Get Involved, Internet: The Blinking White Guy meme is being used for an MS fundraiser

Get Involved, Internet: The Blinking White Guy meme is being used for an MS fundraiser
Screenshot: BuzzFeed Video

At the end of 2017, we ranked “That blinking white guy GIF” as number seven on a list of the year’s worst things on the internet. As Sean O’Neal wrote about it, the GIF “summed up the empty, yet oddly smug nature of our sad state of modern communication” and became “the year’s least funny, most unnecessary commentary from people who feel compelled to offer it regardless.” In 2018, on the other hand, number 10 on our list of the internet’s best things was “Celebrities who use social media for good”—the most prominent online figures who Clayton Purdom described as “[shining] like a beacon in the darkness” of social media’s largely wretched existence.

We now find ourselves at the crossroads of the internet’s best and worst.
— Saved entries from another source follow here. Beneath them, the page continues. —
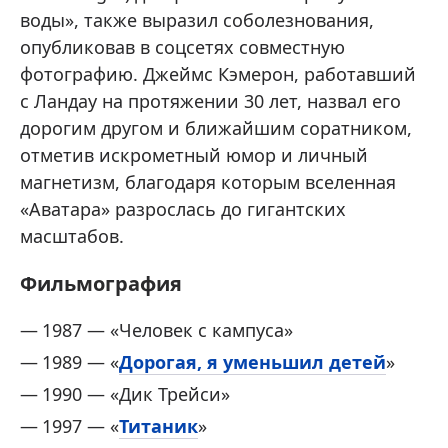
воды», также выразил соболезнования,
опубликовав в соцсетях совместную
фотографию. Джеймс Кэмерон, работавший
с Ландау на протяжении 30 лет, назвал его
дорогим другом и ближайшим соратником,
отметив искрометный юмор и личный
магнетизм, благодаря которым вселенная
«Аватара» разрослась до гигантских
масштабов.
Фильмография
1987 — «Человек с кампуса»
1989 — «
Дорогая, я уменьшил детей
»
1990 — «Дик Трейси»
1997 — «
Титаник
»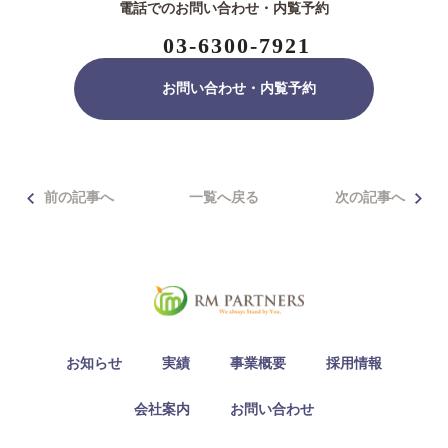
電話でのお問い合わせ・内覧予約
03-6300-7921
お問い合わせ・内覧予約
前の記事へ
一覧へ戻る
次の記事へ
お知らせ
実績
事業概要
採用情報
会社案内
お問い合わせ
Years after its inception, the Blinking White Guy himself—a video producer named Drew Scanlon—has reclaimed the meme forged in his image in order to use its powers for good.

Scanlon tweeted out the GIF in order to raise money for the National Multiple Sclerosis Society, writing that he wanted to “ask you to consider a donation” if the GIF of him incredulously blinking “has ever brought you joy in the past.” (Even if it hasn’t, we think it’s worth donating.) He links to his fundraising page for Bike MS: Waves To Wine 2019, a campaign that saw participants bike “over 120 miles from San Francisco to wine country” this past weekend in order to “[help] fund multiple sclerosis research as well as programs and services that ensure people affected by MS can live their best lives.”

“I’m not usually one to toot my own meme horn, but in this case I’ll make an exception,” Scanlon writes on the page, adding that “two close friends of mine and members of their families suffer from MS.”

In an interview with NPR’s Melissa Block, Scanlon says that he doesn’t usually “post the meme because it…feels a little uncool,” like “the band wearing the band’s T-shirt,” but that he “figured if I could somehow find a way to leverage the popularity of the meme for a good cause, that’s something that I should try to do.”

It seems to be working so far. Scanlon’s raised $26,160.69 of a $30,000 personal goal and his team has generated $32,480.35 so far, which is an amount big enough to make up for years of internet wieners posting the Blinking White Guy GIF in response to anything they dislike.